(Exercise objective)
Every line below from the one with "Sally Musker. Sally" through the one with "Should I do?25" should be retyped exactly, both ends included; no other lines and no pictures.

(Information shown)
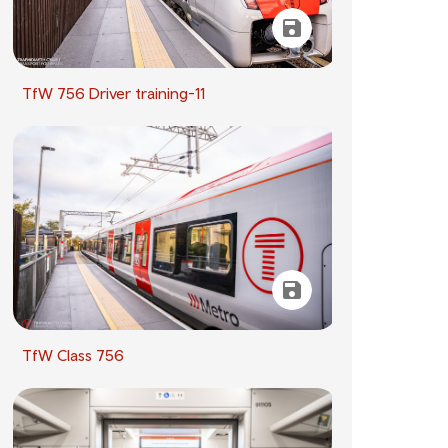
TfW 756 Driver training-11
TfW Class 756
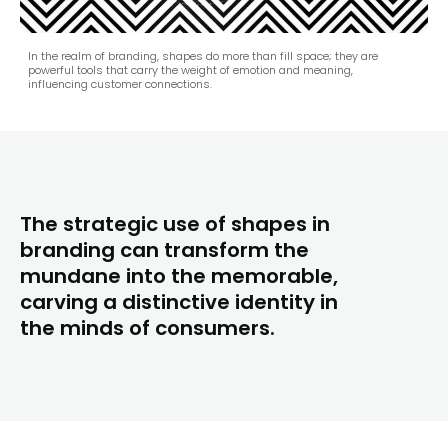
In the realm of branding, shapes do more than fill space; they are
powerful tools that carry the weight of emotion and meaning,
influencing customer connections.
The strategic use of shapes in
branding can transform the
mundane into the memorable,
carving a distinctive identity in
the minds of consumers.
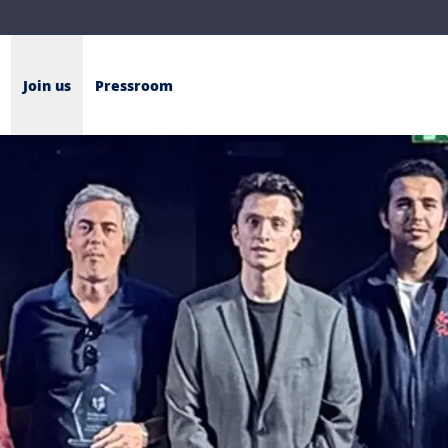
Join us
Pressroom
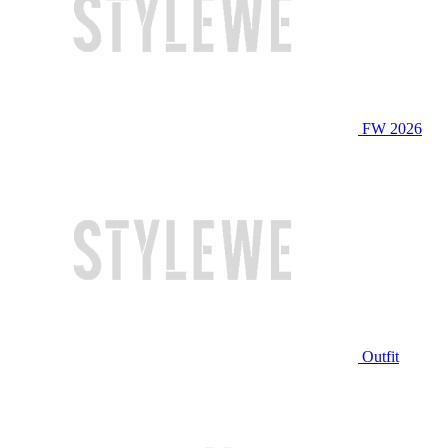
FW 2026
Outfit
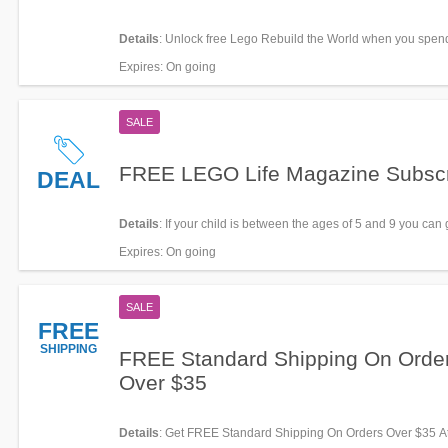
Details
: Unlock free Lego Rebuild the World when you spen
LEGO with Student Beans. Learn more now!
Expires
: On going
SALE
FREE LEGO Life Magazine Subscr
DEAL
Details
: If your child is between the ages of 5 and 9 you can
FREE subscription to LEGO Life Magazine. All you have to do
Expires
: On going
up for an account, or log in to your child’s existing one.
SALE
FREE
SHIPPING
FREE Standard Shipping On Orde
Over $35
Details
: Get FREE Standard Shipping On Orders Over $35 A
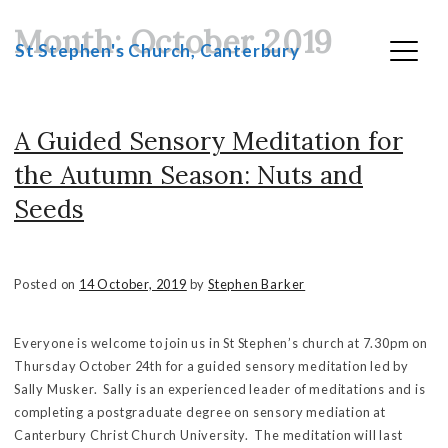
Month:
October 2019
Skip
St Stephen's Church, Canterbury
to
content
A Guided Sensory Meditation for
the Autumn Season: Nuts and
Seeds
Posted on
14 October, 2019
by
Stephen Barker
Everyone is welcome to join us in St Stephen’s church at 7.30pm on
Thursday October 24th for a guided sensory meditation led by
Sally Musker. Sally is an experienced leader of meditations and is
completing a postgraduate degree on sensory mediation at
Canterbury Christ Church University. The meditation will last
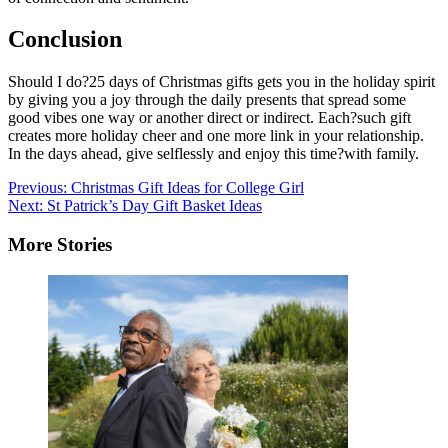
Conclusion
Should I do?25 days of Christmas gifts gets you in the holiday spirit
by giving you a joy through the daily presents that spread some
good vibes one way or another direct or indirect. Each?such gift
creates more holiday cheer and one more link in your relationship.
In the days ahead, give selflessly and enjoy this time?with family.
Post
Previous:
Christmas Gift Ideas for College Girl
Next:
St Patrick’s Day Gift Basket Ideas
navigation
More Stories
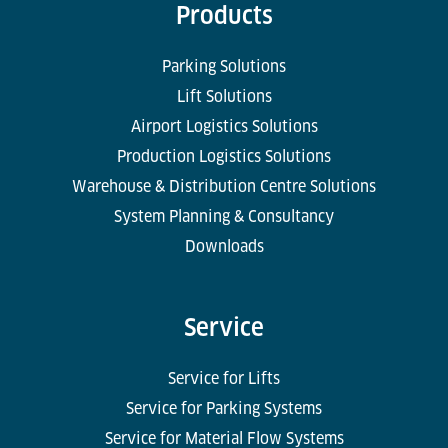
Products
Parking Solutions
Lift Solutions
Airport Logistics Solutions
Production Logistics Solutions
Warehouse & Distribution Centre Solutions
System Planning & Consultancy
Downloads
Service
Service for Lifts
Service for Parking Systems
Service for Material Flow Systems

(Result of this exercise)
Sally Musker. Sally is an experienced leader of meditations and is
completing a postgraduate degree on sensory mediation at
Canterbury Christ Church University. The meditation will last
Conclusion
Should I do?25 days of Christmas gifts gets you in the holiday spirit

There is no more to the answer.